Records for this task:
►

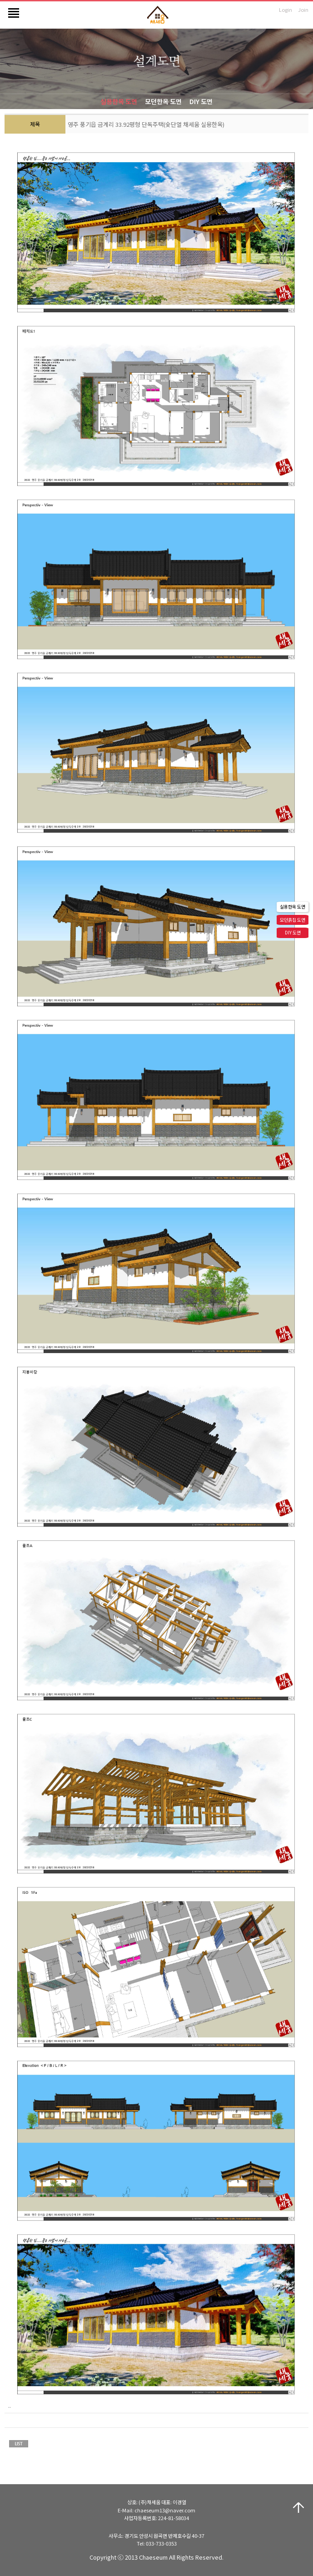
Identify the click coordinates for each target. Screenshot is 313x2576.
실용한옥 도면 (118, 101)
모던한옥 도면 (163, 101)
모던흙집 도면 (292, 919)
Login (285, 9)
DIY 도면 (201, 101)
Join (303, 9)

◄
►

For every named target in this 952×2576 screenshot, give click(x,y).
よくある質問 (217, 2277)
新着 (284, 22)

◄

Directions:
Among the entries above, copy exactly only the lines starting with the one containing "For every named" and going through the one containing "新着 (284, 22)", both ends included.

Response for this exercise:
For every named target in this 952×2576 screenshot, give click(x,y).
よくある質問 (217, 2277)
新着 (284, 22)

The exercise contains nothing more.